Tout d’abord, disons-le clairement, saccager une librairie est lamentable et hors-sujet.
Dans le contexte des violences actuelles, cet acte suscite une réaction particulière qui mérite une petite analyse.
Sur la toile, ça ironise sur le fait que les librairies dont les vitrines ont été brisées n’ont pas été pillées…
Encore un coup de l’échafaude-sphère. Elle décrypte mais avec une mauvaise intention, toujours la même. Débris de verre et de fureur. Grognant dans sa banlieue, la horde ne lit pas. Elle sort de sa cage et saccage. Alors vous pensez bien que ces sauvages ne risquent pas de voler des livres. Alors que nous, hein !, la lecture c’est notre respiration, pas un jour sans lire une ligne…
La grande difficulté de lecture que rencontrent de nombreux élèves de quartiers (je sais, j’y ai enseigné) est un sujet à part entière. Ce n’est pas mon propos.
Mon propos c’est ce mépris de classe dont font preuve ceux qui commentent les vitrines brisées de librairies.
Regardez ! les librairies ne sont pas pillées (l’exception qui met à l’épreuve la règle, c’est la librairie avec des mangas et des figurines).
Dans ce constat, en creux, il y a l’idée que la banlieue ne lit pas. Donc ne réfléchit pas. Donc n’est pas un interlocuteur digne de respect.
Le sauvage borborygme et le tag est sa peinture rupestre. Il ne lit pas.
En revanche, ce même jeune aime les marques, il aime la haute technologie, il met des chaussures de sport dernier cri, il a le dernier iPhone, il aime les parfums de luxe, … Ah bon ? En quoi est-ce étonnant ? N’est-ce pas ce qui est valorisé socialement ? Le bonheur c’est d’avoir des choses plein nos tiroirs et qui coûtent une blinde, non ? Si t’as pas une Rolex, etc. Ne nous dit-on pas, en haut lieu, que les jeunes Français doivent avoir envie de devenir milliardaires ?

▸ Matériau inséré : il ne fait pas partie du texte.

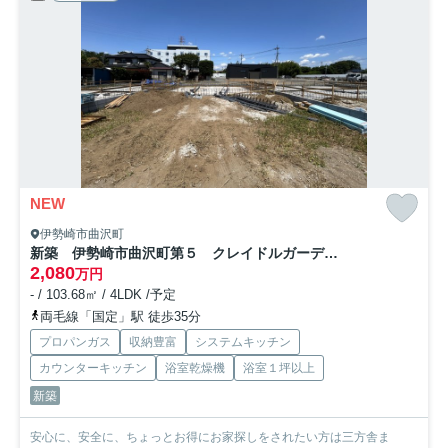
NEW
伊勢崎市曲沢町
新築 伊勢崎市曲沢町第５ クレイドルガーデン 2号棟
2,080
万円
- / 103.68㎡ / 4LDK /予定
両毛線「国定」駅 徒歩35分
プロパンガス
収納豊富
システムキッチン
カウンターキッチン
浴室乾燥機
浴室１坪以上
新築
安心に、安全に、ちょっとお得にお家探しをされたい方は三方舎ま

Devient-on milliardaire en lisant des livres ?
Les milliardaires lisent-ils des livres ? (Tiens, un bon titre de livre, non ?)
Beaucoup d’hommes politiques avouent ne pas avoir le temps de lire et ne parcourent plus que des résumés, des notes de lecture faites par leurs assistants.
Où observe-t-on que le livre bénéficie de la même recommandation, incitation sociale et culturelle que tous ces produits de luxe, hyperconnectés, hyper hors de prix et hyper aberrant socialement et écologiquement ?
Dans ce monde où tout doit être productif, quelle place pour l’oisiveté, reine des lectrices ?
Voleurs ?
Vos leurres. L’opium du peuple perdure. Quartier rêvant à tort de Cartier. Ça s'écrit mal, on s'écrie mal.
Des librairies vandalisées ? Et de bien tristes sires transforment cela en un impératif hypocrite : « Vandales, lisez ! »
Une librairie est un commerce. Elle a une vitrine. C’est le verre brisé du mécontentement, de la colère, sans doute aussi de la bêtise. Il est tout aussi bête de dire qu’avec ces gamins-là, ce n’est pas les librairies qui risquent d’être pillées.
L’envie de renvoyer tout le monde dos à dos, avec un livre. Un bon, hein.
Un service public de qualité, une police de proximité et des librairies, voilà le monde qui recoudrait un tissu social déchiré.
Oh ! Le Naïf !
Je sais, je lis des livres, c’est tout.